More useful career strategy includes forming an advisory board - get opinions from several respected, well-placed people, including other, non-IT fields.  Again, don't waste their time.  You might take them out for dinner, together or separately.

Join A Group

Beginner or Pro, there is an active security community. There is no excuse for not joining and becoming an active member of at least one security organization if security is your lifeblood. 

Major cities have so many opportunities that time management becomes a factor, more so than finding a group.  Much of the US is within reach of at least one of the following groups: ISSA, OWASP, or ISACA.  But other organizations have security minded groups: there are Def Con groups and 2600 groups, and local InfraGard chapters  among others.

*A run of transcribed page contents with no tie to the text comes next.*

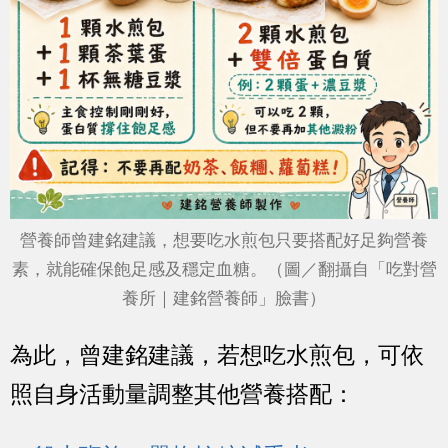
營養師曾建銘建議，想要吃水煎包只要搭配好足夠營養
素，就能確保飽足感及穩定血糖。（圖／翻攝自「吃對營
養所｜建銘營養師」臉書）
為此，曾建銘建議，若想吃水煎包，可依
照自身活動量調整其他營養搭配：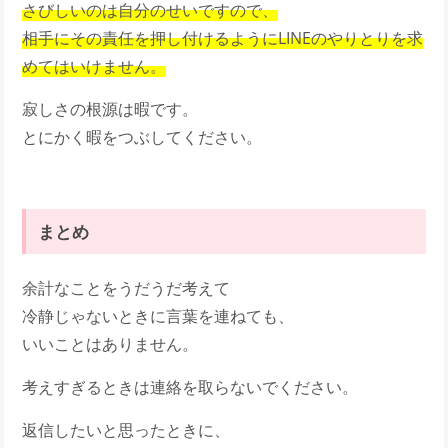
さびしいのは自分のせいですので、
相手にその責任を押し付けるようにLINEのやりとりを求
めてはいけません。
寂しさの根源は暇です。
とにかく暇をつぶしてください。
まとめ
余計なことをうだうだ考えて
冷静じゃないときに言葉を連ねても、
いいことはありません。
考えすぎるときは連絡を取らないでください。
返信したいと思ったときに、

Multiple Cons exist throughout the US:  besides Def Con (Las Vegas), there are ShmooCon (Washington D.C.), ToorCon (San Diego), Layer One (Los Angeles), BSides (all over), NotACon (Cleveland), ThotCon (Chicago), DerbyCon (Louisville), SecTor (Toronto) and so on.  Look on LinkedIn, Maker Blogs, and other security blogs to find local groups that meet your interests.

Attend A Seminar

Most security vendors offer free seminars.Some even offer free training at local, extended, seminars.All offer free webinars, so not only is this a way to gain more knowledge, but it is also a way to add more CPEs to maintain your certification without leaving your desk.  As an added bonus, many vendors will give out tschokes like thumb drives and t-shirts.  

Security Websites And Blogs

"Tell me what security blogs or websites you follow" is not only is this a common interview question, but it is a great way to bounce ideas off other accomplished professionals, to stay current, and to obtain information not generally available elsewhere. Check out some of our favorites in the sidebar.

Build Your IT Security Network

Social media is a great way to build relationships, not only for mentoring, but for later IT security employment opportunities.

Talk to people - at Cons, at meetings, at work, on the wire.  That's not something many geeks are good at, so push your comfort zone.  Great relationships last many years.

At a Def Con 20 panel on "Screw the Planet, Hack the Job!," panelists suggested that many employment offers came years after people met while volunteering at Def Con.  Of course, winning a black badge at Def Con is a resume event, but so too is volunteering (as a goon) at a significant level.  Do it well enough, and you'll get a letter of recommendation.   

Panelists Roamer and Lockheed suggested that the most important thing - working at a job, or at Def Con - is to build a trust relationship. Do that well, even over-achieve, and you will be recommended for that next job. As Roamer stated, why you do that - get on the path to a security job - is because you are not going to work, but you are going to do what you love.  The pay is just a bonus.  Another panelist, Heather, gained many clients from building great trust relationships at Def Con. 

Remember that the path to your dream job will involve many steps. You won't get that perfect security job straight out of school, or certification camp.  That first step may not even be a security job. Keep the end goal in mind, and take steps to work towards that goal.